• _ENTRIES PROVIDED_:
::::
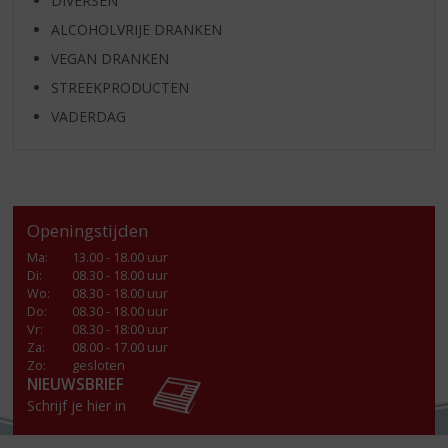
DIVERSEN
ALCOHOLVRIJE DRANKEN
VEGAN DRANKEN
STREEKPRODUCTEN
VADERDAG
Openingstijden
Ma
:
13.00 - 18.00 uur
Di
:
08.30 - 18.00 uur
Wo
:
08.30 - 18.00 uur
Do
:
08.30 - 18.00 uur
Vr
:
08.30 - 18:00 uur
Za
:
08.00 - 17.00 uur
Zo:
gesloten
NIEUWSBRIEF
Schrijf je hier in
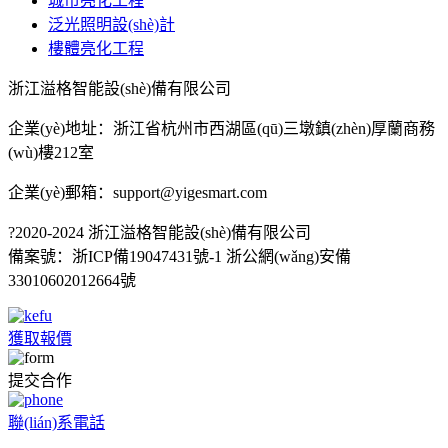
城市亮化工程
泛光照明設(shè)計
樓體亮化工程
浙江溢格智能設(shè)備有限公司
企業(yè)地址：浙江省杭州市西湖區(qū)三墩鎮(zhèn)厚蘭商務
(wù)樓212室
企業(yè)郵箱：support@yigesmart.com
?2020-2024 浙江溢格智能設(shè)備有限公司
備案號：
浙ICP備19047431號-1
浙公網(wǎng)安備
33010602012664號
獲取報價
提交合作
聯(lián)系電話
::::
• _YOUR TASK_: Your answer must contain the full data, repeated exactly, without pictures.

• _TASK RESPONSE_:
DIVERSEN
ALCOHOLVRIJE DRANKEN
VEGAN DRANKEN
STREEKPRODUCTEN
VADERDAG
Openingstijden
Ma
:
13.00 - 18.00 uur
Di
:
08.30 - 18.00 uur
Wo
:
08.30 - 18.00 uur
Do
:
08.30 - 18.00 uur
Vr
:
08.30 - 18:00 uur
Za
:
08.00 - 17.00 uur
Zo:
gesloten
NIEUWSBRIEF
Schrijf je hier in
城市亮化工程
泛光照明設(shè)計
樓體亮化工程
浙江溢格智能設(shè)備有限公司
企業(yè)地址：浙江省杭州市西湖區(qū)三墩鎮(zhèn)厚蘭商務
(wù)樓212室
企業(yè)郵箱：support@yigesmart.com
?2020-2024 浙江溢格智能設(shè)備有限公司
備案號：
浙ICP備19047431號-1
浙公網(wǎng)安備
33010602012664號
獲取報價
提交合作
聯(lián)系電話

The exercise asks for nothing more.